** Extracted entries follows **

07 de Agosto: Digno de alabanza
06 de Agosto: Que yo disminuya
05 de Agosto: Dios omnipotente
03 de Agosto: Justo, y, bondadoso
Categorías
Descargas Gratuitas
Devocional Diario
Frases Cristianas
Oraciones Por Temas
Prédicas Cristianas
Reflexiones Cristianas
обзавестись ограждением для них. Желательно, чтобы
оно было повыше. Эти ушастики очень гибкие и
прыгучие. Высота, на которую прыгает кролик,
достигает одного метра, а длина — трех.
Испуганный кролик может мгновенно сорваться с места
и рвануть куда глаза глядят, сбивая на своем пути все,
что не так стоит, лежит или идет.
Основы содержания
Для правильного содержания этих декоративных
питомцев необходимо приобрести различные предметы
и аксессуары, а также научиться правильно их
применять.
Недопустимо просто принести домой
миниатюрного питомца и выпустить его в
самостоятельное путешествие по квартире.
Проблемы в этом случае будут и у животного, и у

** End of Extracted entries **
** Extracted entries follows **

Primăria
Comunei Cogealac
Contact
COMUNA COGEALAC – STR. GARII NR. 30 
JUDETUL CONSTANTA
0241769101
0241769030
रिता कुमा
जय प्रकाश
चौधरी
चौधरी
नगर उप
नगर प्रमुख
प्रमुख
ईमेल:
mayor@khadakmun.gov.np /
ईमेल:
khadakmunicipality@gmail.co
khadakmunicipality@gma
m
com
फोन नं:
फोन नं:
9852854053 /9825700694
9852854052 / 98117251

** End of Extracted entries **

What the task asks:
Using the listing above, show each line holding the string "содержания".

Finished task:
Основы содержания
Для правильного содержания этих декоративных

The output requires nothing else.